[RECORDS FOR THE TASK]:
━━━━━━━━

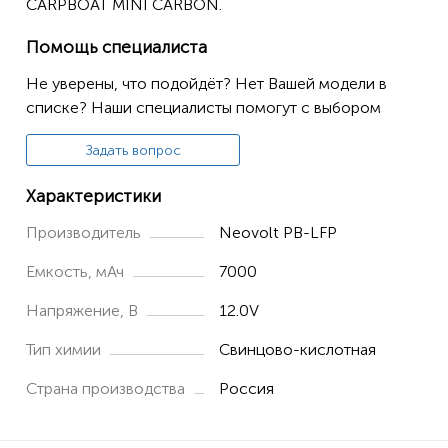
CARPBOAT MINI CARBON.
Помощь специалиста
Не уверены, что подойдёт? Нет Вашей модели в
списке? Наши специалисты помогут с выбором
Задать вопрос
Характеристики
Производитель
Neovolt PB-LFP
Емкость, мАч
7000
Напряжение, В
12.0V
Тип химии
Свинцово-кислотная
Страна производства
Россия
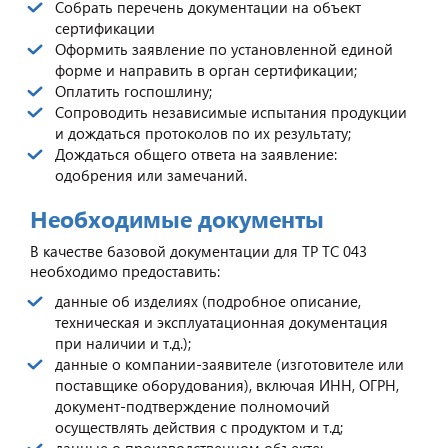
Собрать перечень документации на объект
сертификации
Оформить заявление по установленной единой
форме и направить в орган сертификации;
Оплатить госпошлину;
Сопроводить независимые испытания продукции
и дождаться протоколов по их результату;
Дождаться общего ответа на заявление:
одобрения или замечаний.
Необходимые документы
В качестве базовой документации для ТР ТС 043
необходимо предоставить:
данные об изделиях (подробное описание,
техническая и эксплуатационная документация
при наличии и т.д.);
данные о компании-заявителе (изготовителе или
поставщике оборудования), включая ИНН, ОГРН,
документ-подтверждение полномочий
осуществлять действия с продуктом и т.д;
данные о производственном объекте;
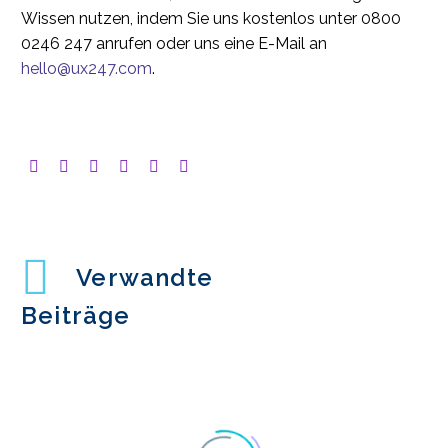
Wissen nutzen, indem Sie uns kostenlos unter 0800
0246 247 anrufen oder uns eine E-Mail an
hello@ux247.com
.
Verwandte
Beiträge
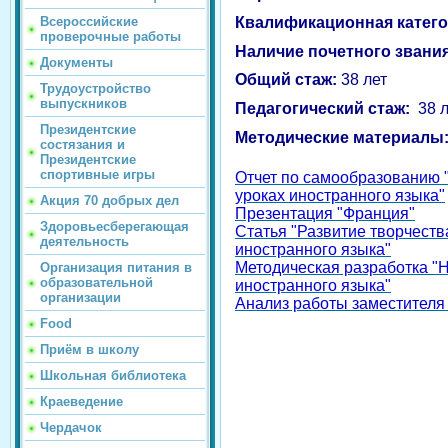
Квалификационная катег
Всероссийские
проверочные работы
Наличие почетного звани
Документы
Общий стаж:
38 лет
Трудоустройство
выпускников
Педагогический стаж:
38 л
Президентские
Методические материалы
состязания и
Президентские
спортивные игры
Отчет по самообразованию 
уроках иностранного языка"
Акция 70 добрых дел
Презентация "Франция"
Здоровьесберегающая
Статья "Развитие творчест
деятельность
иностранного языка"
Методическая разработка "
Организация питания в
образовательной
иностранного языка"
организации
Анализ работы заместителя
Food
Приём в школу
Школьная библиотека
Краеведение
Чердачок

━━━━━━━━

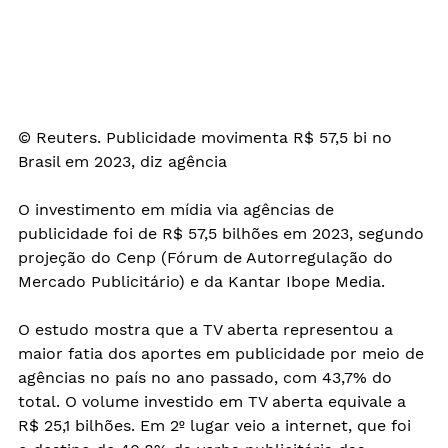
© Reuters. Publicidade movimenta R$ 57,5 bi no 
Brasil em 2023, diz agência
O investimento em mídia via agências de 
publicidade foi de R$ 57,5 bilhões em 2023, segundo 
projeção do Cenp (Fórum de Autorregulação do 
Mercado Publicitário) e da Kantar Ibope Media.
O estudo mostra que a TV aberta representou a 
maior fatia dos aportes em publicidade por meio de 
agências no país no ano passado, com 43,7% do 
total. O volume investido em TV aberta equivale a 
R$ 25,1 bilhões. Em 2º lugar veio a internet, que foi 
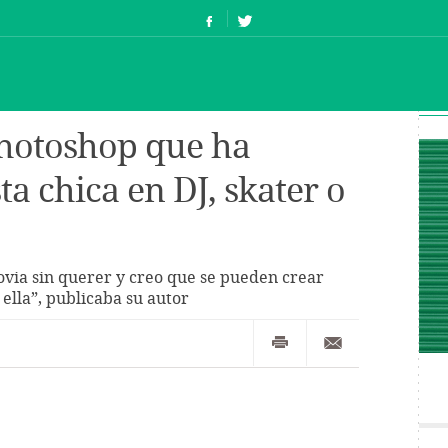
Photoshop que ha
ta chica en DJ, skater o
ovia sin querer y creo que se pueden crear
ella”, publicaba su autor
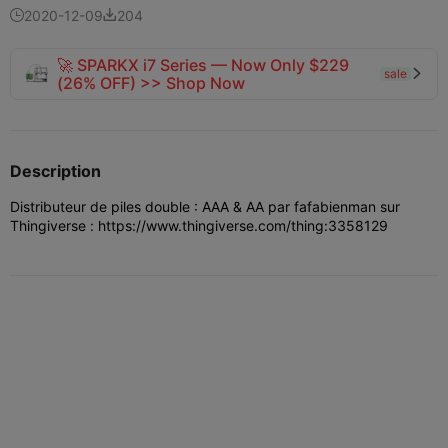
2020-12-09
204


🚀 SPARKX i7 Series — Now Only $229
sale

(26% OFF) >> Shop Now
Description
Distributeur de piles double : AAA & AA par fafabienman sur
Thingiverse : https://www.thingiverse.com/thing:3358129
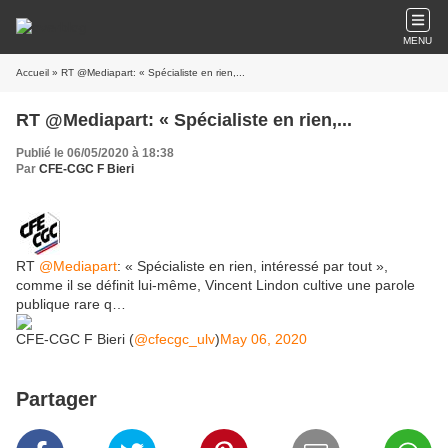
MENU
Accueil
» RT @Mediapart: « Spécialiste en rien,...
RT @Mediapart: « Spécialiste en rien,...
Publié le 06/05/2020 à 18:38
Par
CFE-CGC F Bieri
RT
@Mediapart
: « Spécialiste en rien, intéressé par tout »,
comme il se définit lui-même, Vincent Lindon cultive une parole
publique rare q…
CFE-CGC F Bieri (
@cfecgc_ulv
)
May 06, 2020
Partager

━━━━━━━━

Whenever a line of the listing contains the word "документации", it counts; say the total only.

[ANSWER TO THE EXERCISE]: 2